「あれは使いもんにならん」
〈まず10万円の封筒を渡すと確認されて、渡された封筒には、中に白いかたまりが見えました。持ってきた男と話して、『ダンナがいるんだろ?』『注射器はいるか?』『炙りで使うか?』と言われたが、炙りを知りませんでした。
社長には翌日の夕方に、もらった封筒を渡した。社長は『ありがとうございます』と言っていました。それから、変化を感じたことはありませんでしたが、話をされたのは翌日の昼だった。『あれはつかいものにならん。ニセモノや。もうお前には頼まん』と言われました〉
それ以降、野崎さんは覚醒剤の話をしなくなったという。前出の司法担当記者が解説する。
「死因になっている覚醒剤について、須藤被告は『性生活がうまくいかない中で、野崎被告に頼まれ、買った』『それ以降は覚醒剤の話をしなくなった』と主張したことで、自身の犯人性を否定した形になる。
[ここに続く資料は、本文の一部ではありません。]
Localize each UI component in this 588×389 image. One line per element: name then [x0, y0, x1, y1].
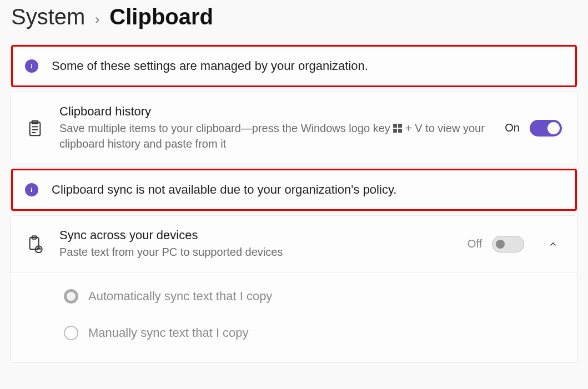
chevron-up-icon[interactable] — [544, 235, 562, 253]
org-managed-text: Some of these settings are managed by yo… — [52, 59, 368, 73]
sync-blocked-text: Clipboard sync is not available due to y… — [52, 183, 396, 197]
clipboard-history-body: Clipboard history Save multiple items to… — [59, 104, 489, 151]
breadcrumb-parent[interactable]: System — [11, 4, 85, 29]
sync-blocked-banner: Clipboard sync is not available due to y… — [10, 169, 578, 211]
clipboard-history-desc: Save multiple items to your clipboard—pr… — [59, 121, 489, 151]
svg-rect-7 — [393, 124, 397, 128]
clipboard-icon — [26, 119, 44, 137]
svg-point-0 — [31, 64, 32, 65]
svg-rect-1 — [31, 65, 32, 68]
svg-rect-9 — [393, 129, 397, 133]
sync-devices-title: Sync across your devices — [59, 228, 452, 243]
radio-unselected-icon — [64, 326, 78, 340]
sync-option-auto[interactable]: Automatically sync text that I copy — [64, 289, 562, 304]
breadcrumb-current: Clipboard — [109, 4, 213, 29]
sync-devices-body: Sync across your devices Paste text from… — [59, 228, 452, 260]
svg-point-11 — [31, 188, 32, 189]
svg-rect-12 — [31, 189, 32, 192]
sync-option-auto-label: Automatically sync text that I copy — [88, 289, 272, 304]
info-icon — [25, 183, 38, 196]
sync-devices-toggle-label: Off — [468, 238, 482, 250]
clipboard-history-toggle-label: On — [505, 122, 520, 134]
info-icon — [25, 59, 38, 73]
sync-option-manual-label: Manually sync text that I copy — [88, 326, 249, 340]
windows-logo-icon — [393, 122, 402, 137]
clipboard-history-setting: Clipboard history Save multiple items to… — [10, 92, 578, 164]
sync-devices-toggle[interactable] — [492, 236, 524, 252]
sync-devices-toggle-wrap: Off — [468, 236, 524, 252]
org-managed-banner: Some of these settings are managed by yo… — [10, 45, 578, 87]
sync-devices-setting: Sync across your devices Paste text from… — [10, 215, 578, 363]
sync-option-manual[interactable]: Manually sync text that I copy — [64, 326, 562, 340]
clipboard-history-title: Clipboard history — [59, 104, 489, 119]
clipboard-sync-icon — [26, 235, 44, 253]
breadcrumb: System › Clipboard — [10, 0, 578, 45]
clipboard-history-toggle-wrap: On — [505, 120, 562, 137]
sync-options-panel: Automatically sync text that I copy Manu… — [11, 272, 577, 362]
clipboard-history-toggle[interactable] — [530, 120, 562, 137]
chevron-right-icon: › — [95, 7, 99, 27]
sync-devices-desc: Paste text from your PC to supported dev… — [59, 245, 452, 260]
radio-selected-icon — [64, 289, 78, 304]
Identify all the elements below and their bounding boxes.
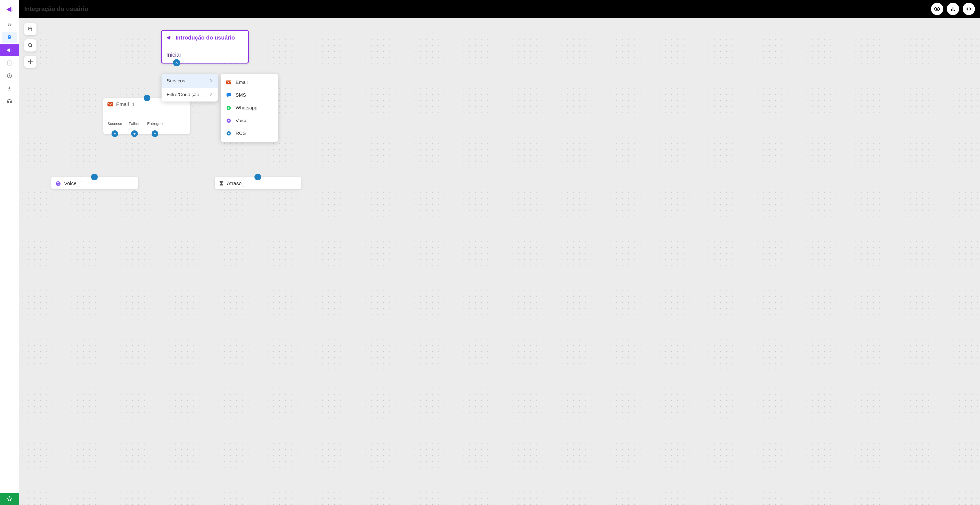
header: Integração do usuário <box>19 0 980 18</box>
submenu-item-voice[interactable]: Voice <box>221 114 278 127</box>
voice-icon <box>226 118 231 123</box>
add-branch-button[interactable] <box>151 130 158 137</box>
sidebar-item-alert[interactable] <box>2 70 17 82</box>
bar-chart-icon <box>950 6 956 12</box>
submenu-item-label: Email <box>235 79 248 85</box>
email-node-title: Email_1 <box>116 102 135 107</box>
email-node[interactable]: Email_1 Sucesso Falhou <box>103 98 190 134</box>
email-icon <box>107 102 113 107</box>
plus-icon <box>133 132 136 135</box>
flow-canvas[interactable]: Introdução do usuário Iniciar Email_1 Su… <box>19 18 980 505</box>
voice-node[interactable]: Voice_1 <box>51 177 138 189</box>
fit-button[interactable] <box>24 56 37 68</box>
plus-icon <box>113 132 116 135</box>
plus-icon <box>153 132 156 135</box>
svg-point-13 <box>228 120 230 122</box>
zoom-out-button[interactable] <box>24 39 37 51</box>
sidebar <box>0 0 19 505</box>
svg-point-11 <box>227 106 231 110</box>
intro-node-close-button[interactable] <box>173 59 180 66</box>
voice-node-title: Voice_1 <box>64 181 82 186</box>
zoom-in-button[interactable] <box>24 23 37 35</box>
node-inlet-port[interactable] <box>144 95 150 101</box>
zoom-in-icon <box>27 26 33 32</box>
chevron-right-icon <box>210 92 213 97</box>
outcome-failed: Falhou <box>129 121 141 134</box>
chevron-double-right-icon <box>6 22 12 27</box>
svg-rect-15 <box>228 133 230 134</box>
email-node-outcomes: Sucesso Falhou Entregue <box>103 111 190 134</box>
menu-item-services[interactable]: Serviços <box>162 74 218 88</box>
document-icon <box>6 60 12 66</box>
submenu-item-rcs[interactable]: RCS <box>221 127 278 140</box>
page-title: Integração do usuário <box>24 5 88 13</box>
rcs-icon <box>226 131 231 136</box>
sidebar-item-launch[interactable] <box>2 32 17 43</box>
submenu-item-label: Voice <box>235 118 247 124</box>
svg-point-3 <box>936 8 938 10</box>
add-branch-button[interactable] <box>131 130 138 137</box>
sidebar-star-button[interactable] <box>0 493 19 505</box>
email-icon <box>226 80 231 84</box>
services-submenu: Email SMS Whatsapp <box>221 74 278 142</box>
svg-point-2 <box>9 76 10 77</box>
megaphone-icon <box>6 47 13 53</box>
sidebar-item-campaign[interactable] <box>0 44 19 56</box>
rocket-icon <box>6 35 13 41</box>
sidebar-item-doc[interactable] <box>2 57 17 69</box>
chevron-right-icon <box>210 78 213 84</box>
submenu-item-sms[interactable]: SMS <box>221 89 278 102</box>
node-type-menu: Serviços Filtro/Condição <box>162 74 218 102</box>
whatsapp-icon <box>226 105 231 110</box>
alert-icon <box>6 73 12 79</box>
app-root: Integração do usuário <box>0 0 980 505</box>
zoom-controls <box>24 23 37 68</box>
preview-button[interactable] <box>931 3 943 15</box>
outcome-label: Entregue <box>147 121 162 126</box>
submenu-item-whatsapp[interactable]: Whatsapp <box>221 102 278 114</box>
analytics-button[interactable] <box>947 3 959 15</box>
move-icon <box>27 59 33 65</box>
main-area: Integração do usuário <box>19 0 980 505</box>
intro-node[interactable]: Introdução do usuário Iniciar <box>161 30 249 64</box>
app-logo <box>5 5 14 14</box>
code-button[interactable] <box>963 3 975 15</box>
menu-item-filter[interactable]: Filtro/Condição <box>162 88 218 102</box>
outcome-label: Falhou <box>129 121 141 126</box>
zoom-out-icon <box>27 43 33 48</box>
intro-node-header: Introdução do usuário <box>162 31 248 45</box>
submenu-item-email[interactable]: Email <box>221 76 278 89</box>
outcome-success: Sucesso <box>107 121 122 134</box>
close-icon <box>175 61 178 64</box>
menu-item-label: Filtro/Condição <box>167 92 199 97</box>
voice-icon <box>56 181 61 186</box>
code-icon <box>966 6 972 12</box>
sms-icon <box>226 92 231 98</box>
submenu-item-label: Whatsapp <box>235 105 258 111</box>
delay-node[interactable]: Atraso_1 <box>215 177 301 189</box>
sidebar-expand-button[interactable] <box>2 19 17 30</box>
megaphone-icon <box>166 35 172 41</box>
intro-node-title: Introdução do usuário <box>176 35 235 41</box>
hourglass-icon <box>219 181 224 186</box>
sidebar-item-support[interactable] <box>2 95 17 107</box>
outcome-delivered: Entregue <box>147 121 162 134</box>
headset-icon <box>6 98 13 104</box>
submenu-item-label: SMS <box>235 92 246 98</box>
download-icon <box>6 86 12 91</box>
menu-item-label: Serviços <box>167 78 185 84</box>
submenu-item-label: RCS <box>235 130 246 136</box>
delay-node-title: Atraso_1 <box>227 181 247 186</box>
add-branch-button[interactable] <box>111 130 118 137</box>
node-inlet-port[interactable] <box>255 174 261 180</box>
svg-rect-10 <box>227 93 231 97</box>
star-icon <box>6 496 13 502</box>
node-inlet-port[interactable] <box>91 174 98 180</box>
sidebar-item-download[interactable] <box>2 83 17 94</box>
eye-icon <box>934 6 940 12</box>
svg-point-8 <box>56 181 60 186</box>
outcome-label: Sucesso <box>107 121 122 126</box>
一方検察側が行なった証人尋問では、野崎さんの複数の知人が『自殺の兆候はなく、通院予定があった』『覚醒剤を使っていたなんて聞いたことがない』と証言している。両者の主張は食い違っており、今後検察側からの被告人質問に、須藤被告がどのように答えるか注目される」
佳境を迎えた公判。被告人質問は、11日、15日と続く予定だ。